Eurozone ministers have attempted to strengthen the SGP by tightening sanctions for member states that break budgetary rules. In December 2011, the EU passed a so-called “six-pack” of legislation on economic governance. Four of these laws were used to reform the SGP by enforcing a stricter application of fiscal rules.
In 2015 a third Greek bailout was agreed, worth €85 billion, after Greece failed to meet the deadline for a crucial payment to the European Central Bank.
Facts and Figures
- In 2006, Germany’s public debt was 66.8% of GDP and Greece’s was over 100%. In 2014 Germany’s public debt was 74.7%; Greece’s was 177.1%.
- In 2014, France’s public debt reached 95% of the country’s GDP (its highest ever level).
- The SGP shows that the eurozone countries are committed to the Euro.
- Many economists argue that the exemptions in the reformed pact make it more flexible and allow for the deficit limit to be broken to create economic growth.
- The SGP discourages governments from destabilising the Eurozone by borrowing money to win elections and instead encourage them to think about long-term stability.
- Even if the old SGP was too rigid, the new version has so many exemptions that it is in fact difficult to breach its regulations.
- By failing to impose penalties on Germany and France, the Commission has shown that there are no effective rules on budget deficits or public debt in the Eurozone.
- Because countries have to meet the targets every year, the new rules do not take account of the flexibility governments sometimes need to balance their budgets across the economic cycle.
- The rules should allow for a deficit of capital spending as long as a country’s current account is balanced.
“I know very well that the stability and growth pact is stupid. The pact is imperfect. We need a more intelligent tool and more flexibility.” – Romano Prodi, EU Commission President, 1999-2004.
“[The SGP] is a political totem, a symbol that euro-using countries will not cheat each other.” – The Economist, 24 October 2002.
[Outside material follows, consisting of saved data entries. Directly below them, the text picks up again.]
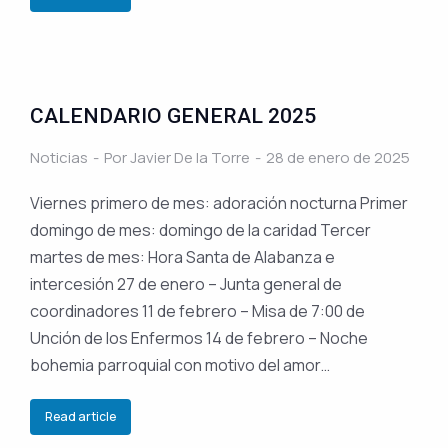
CALENDARIO GENERAL 2025
Noticias
Por
Javier De la Torre
28 de enero de 2025
Viernes primero de mes: adoración nocturna Primer
domingo de mes: domingo de la caridad Tercer
martes de mes: Hora Santa de Alabanza e
intercesión 27 de enero – Junta general de
coordinadores 11 de febrero – Misa de 7:00 de
Unción de los Enfermos 14 de febrero – Noche
bohemia parroquial con motivo del amor…
Read article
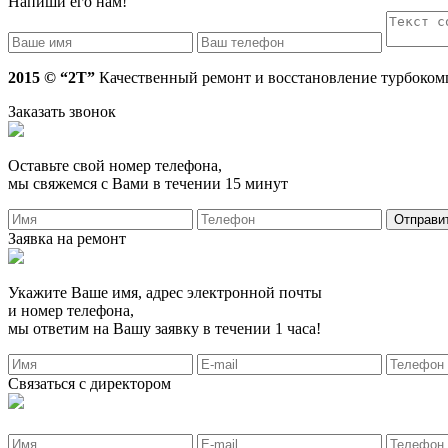
Напиши его нам!
2015 © “2T”
Качественный ремонт и восстановление турбокомп
Заказать звонок
Оставьте свой номер телефона,
мы свяжемся с Вами в течении 15 минут
Заявка на ремонт
Укажите Ваше имя, адрес электронной почты
и номер телефона,
мы ответим на Вашу заявку в течении 1 часа!
Связаться с директором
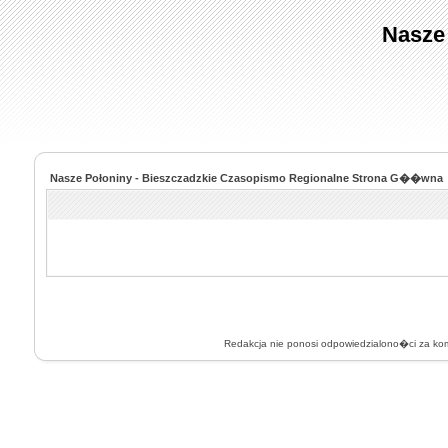
Nasze
Nasze Połoniny - Bieszczadzkie Czasopismo Regionalne Strona G��wna
Redakcja nie ponosi odpowiedzialono�ci za k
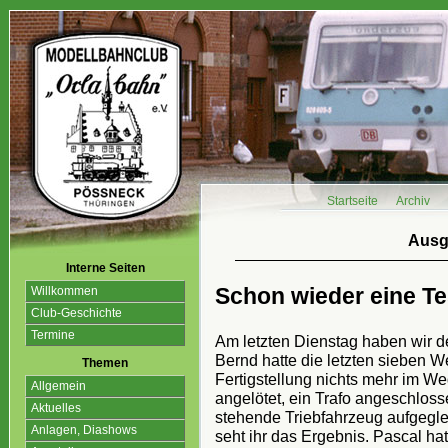
Startseite
Archiv
Ausg
Interne Seiten
Schon wieder eine Te
Willkommen
Club-Geschichte
Termine
Am letzten Dienstag haben wir d
Bernd hatte die letzten sieben W
Themen
Fertigstellung nichts mehr im W
Allgemein
angelötet, ein Trafo angeschlos
Aktuelles
stehende Triebfahrzeug aufgeglei
Anlagen, Diashows
seht ihr das Ergebnis. Pascal h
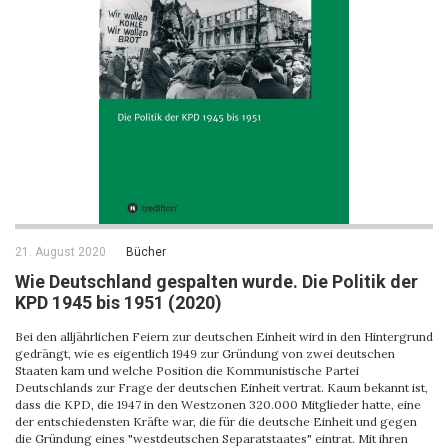
21. August 2020
Bücher
Wie Deutschland gespalten wurde. Die Politik der
KPD 1945 bis 1951 (2020)
Bei den alljährlichen Feiern zur deutschen Einheit wird in den Hintergrund
gedrängt, wie es eigentlich 1949 zur Gründung von zwei deutschen
Staaten kam und welche Position die Kommunistische Partei
Deutschlands zur Frage der deutschen Einheit vertrat. Kaum bekannt ist,
dass die KPD, die 1947 in den Westzonen 320.000 Mitglieder hatte, eine
der entschiedensten Kräfte war, die für die deutsche Einheit und gegen
die Gründung eines "westdeutschen Separatstaates" eintrat. Mit ihren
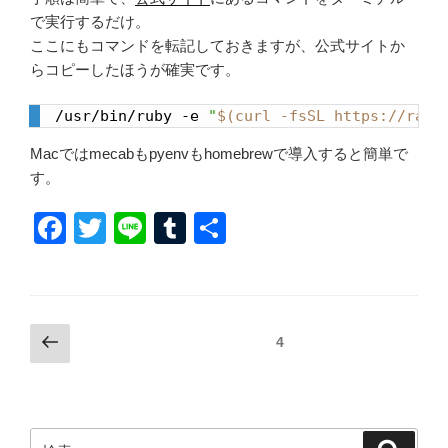
で実行するだけ。
ここにもコマンドを転記しておきますが、公式サイトか
らコピーしたほうが確実です。
/usr/bin/ruby -e 
"
$(
curl -fsSL https://raw.
Macではmecabもpyenvもhomebrewで導入すると簡単で
す。
F
T
Li
T
共
a
wi
n
u
有
c
tt
e
m
e
er
bl
投
前
固定ページ
4
b
r
の
稿
o
ペ
ナ
ー
o
ビ
ジ
検
検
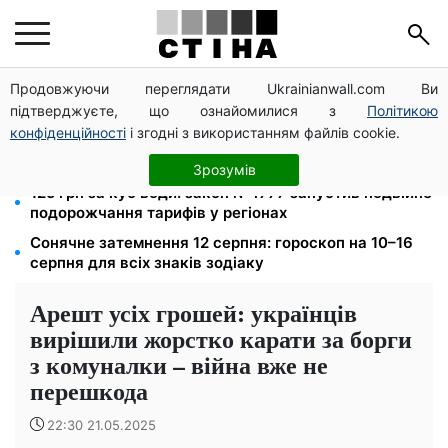
Продовжуючи переглядати Ukrainianwall.com Ви
Середа 12 серпня — найнебезпечніший день тижня:
підтверджуєте, що ознайомилися з
Політикою
що можна й не можна робити з 10 до 16 серпня
конфіденційності
і згодні з використанням файлів cookie.
До 19 400 грн на дрова: ПФУ приймає заяви на
субсидію для власників пічного опалення
Зрозумів
125 грн за куб води: закон №4777 запустив подвійне
подорожчання тарифів у регіонах
Сонячне затемнення 12 серпня: гороскоп на 10–16
серпня для всіх знаків зодіаку
Арешт усіх грошей: українців
вирішили жорстко карати за борги
з комуналки – війна вже не
перешкода
22:30 21.05.2025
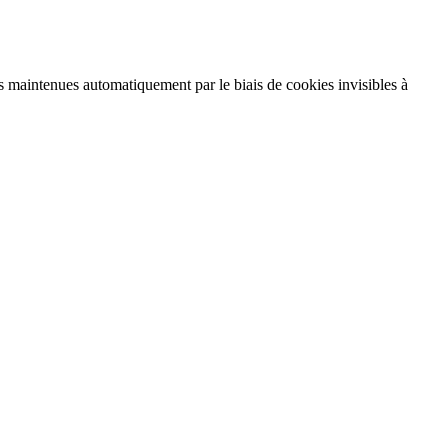
 maintenues automatiquement par le biais de cookies invisibles à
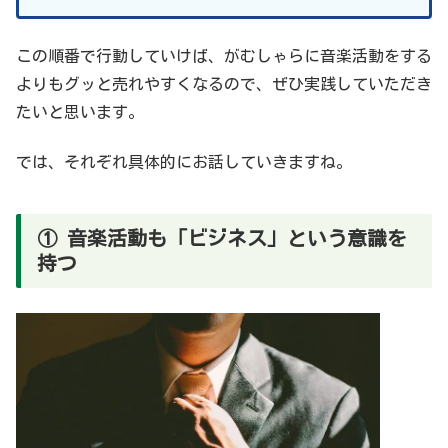
この順番で行動していけば、がむしゃらに音楽活動をする
よりもグッと売れやすくなるので、ぜひ実践していただき
たいと思います。
では、それぞれ具体的にお話していきますね。
① 音楽活動も「ビジネス」という意識を
持つ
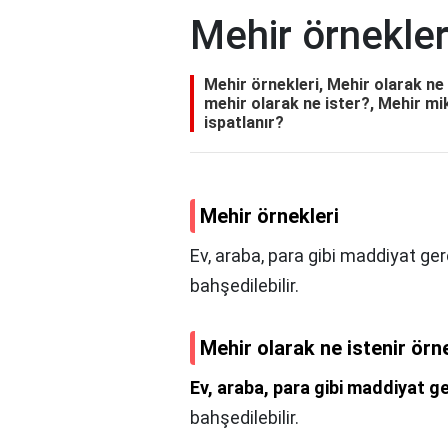
Mehir örnekler
Mehir örnekleri, Mehir olarak ne 
mehir olarak ne ister?, Mehir mik
ispatlanır?
Mehir örnekleri
Ev, araba, para gibi maddiyat ge
bahşedilebilir.
Mehir olarak ne istenir örn
Ev, araba, para gibi maddiyat g
bahşedilebilir.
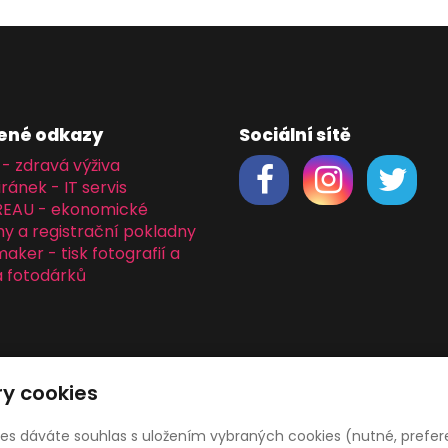
ené odkazy
Sociální sítě
 - zdravá výživa
iránek - IT servis
REAU - ekonomické
y a registrační pokladny
ker - tisk fotografií a
 fotodárků
y cookies
ies dáváte souhlas s uložením vybraných cookies (nutné, prefer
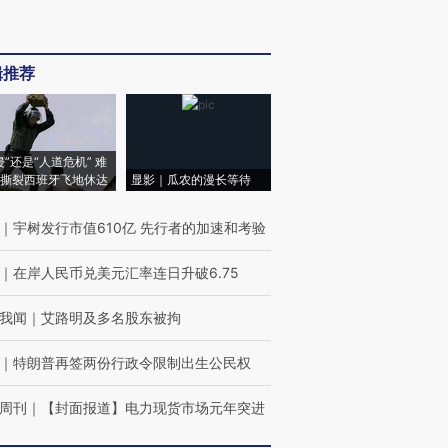
辑推荐
侵”还是“人道危机” 难
撕裂西班牙飞地休达
显影｜瓜农的漫长等待
｜
宇树发行市值610亿 先行者的加速和考验
｜
在岸人民币兑美元汇率连日升破6.75
我闻
｜
艾路明及多名股东被拘
｜
特朗普再签两份行政令限制出生公民权
周刊
｜
【封面报道】电力现货市场元年突进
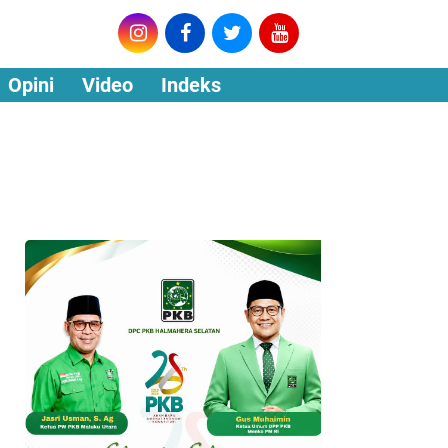
Opini
Video
Indeks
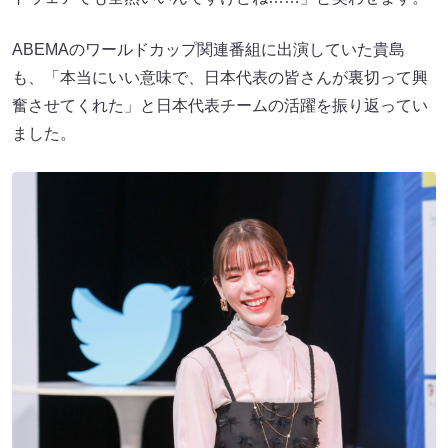
ABEMAのワールドカップ関連番組に出演していた貴島
も、「本当にいい意味で、日本代表の皆さんが裏切って興
奮させてくれた」と日本代表チームの活躍を振り返ってい
ました。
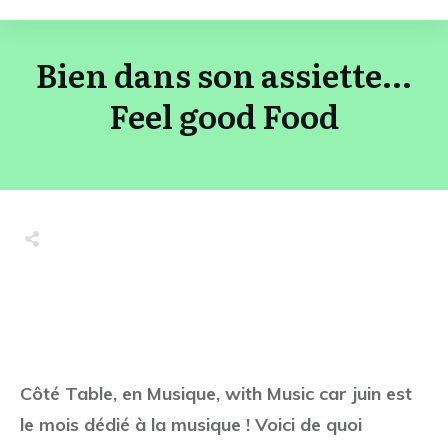
Bien dans son assiette...
Feel good Food
Share
0
Tweet
0
Share
0
Share
0
Tweet
0
Share
0
Côté Table, en Musique, with Music car juin est
le mois dédié à la musique ! Voici de quoi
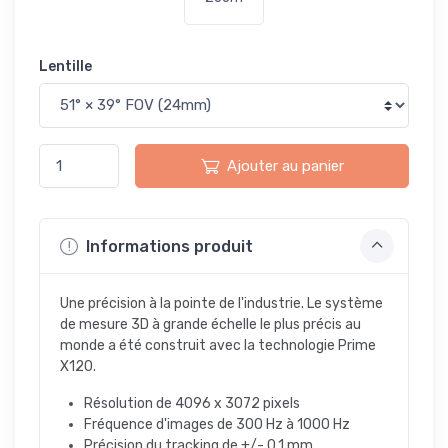
Lentille
Ajouter au panier
Informations produit
Une précision à la pointe de l'industrie. Le système
de mesure 3D à grande échelle le plus précis au
monde a été construit avec la technologie Prime
X120.
Résolution de 4096 x 3072 pixels
Fréquence d'images de 300 Hz à 1000 Hz
Précision du tracking de +/- 0,1 mm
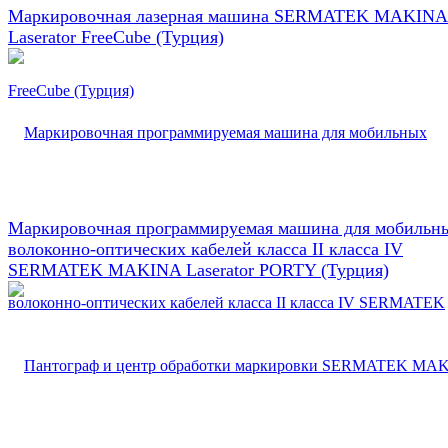
Маркировочная лазерная машина SERMATEK MAKINA
Laserator FreeCube (Турция)
Маркировочная программируемая машина для мобильн
волоконно-оптических кабелей класса II класса IV
SERMATEK MAKINA Laserator PORTY (Турция)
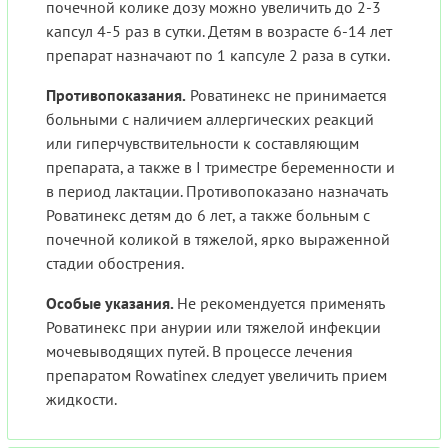
почечной колике дозу можно увеличить до 2-3
капсул 4-5 раз в сутки. Детям в возрасте 6-14 лет
препарат назначают по 1 капсуле 2 раза в сутки.
Противопоказания.
Роватинекс не принимается
больными с наличием аллергических реакций
или гиперчувствительности к составляющим
препарата, а также в I триместре беременности и
в период лактации. Противопоказано назначать
Роватинекс детям до 6 лет, а также больным с
почечной коликой в тяжелой, ярко выраженной
стадии обострения.
Особые указания.
Не рекомендуется применять
Роватинекс при анурии или тяжелой инфекции
мочевыводящих путей. В процессе лечения
препаратом Rowatinex следует увеличить прием
жидкости.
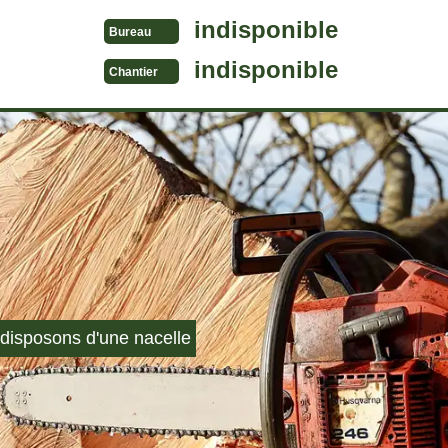
indisponible
Bureau
indisponible
Chantier
disposons d'une nacelle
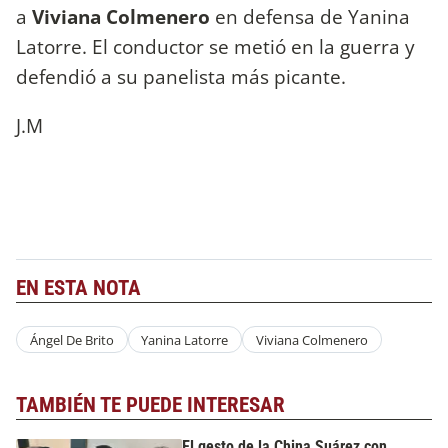
a
Viviana Colmenero
en defensa de Yanina
Latorre. El conductor se metió en la guerra y
defendió a su panelista más picante.
J.M
EN ESTA NOTA
Ángel De Brito
Yanina Latorre
Viviana Colmenero
TAMBIÉN TE PUEDE INTERESAR
El gesto de la China Suárez con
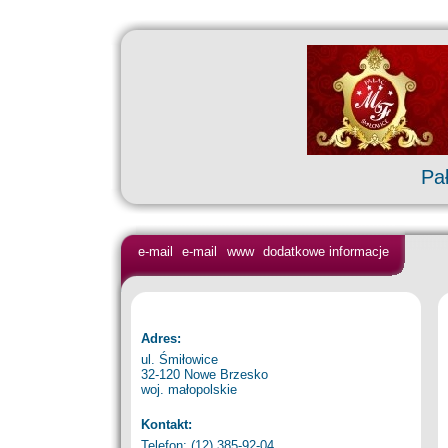
Pa
e-mail
e-mail
www
dodatkowe informacje
Adres:
ul. Śmiłowice
32-120 Nowe Brzesko
woj. małopolskie
Kontakt:
Telefon: (12) 385-92-04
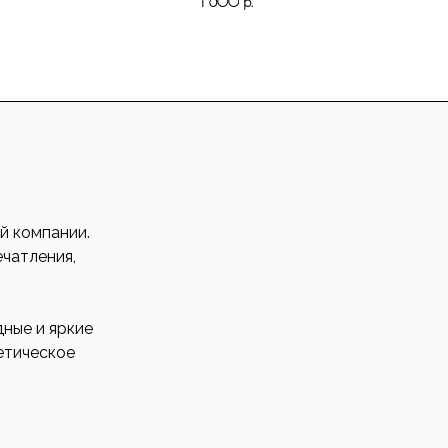
1 600
р.
й компании.
ечатления,
ные и яркие
етическое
Eurozone: the nickname commonly used to describe the sixteen member states that use the Euro.
Budget deficit: this is the difference between the amount of money the government spends and the amount it receives in taxation and other revenue.
Public debt: the government borrows money to make up for the shortfall in revenue to fund government projects. As a result it has debt with lenders, which it pays off over a number of years.
Economic cycle: this is the periodic fluctuation of supply and demand in the economy.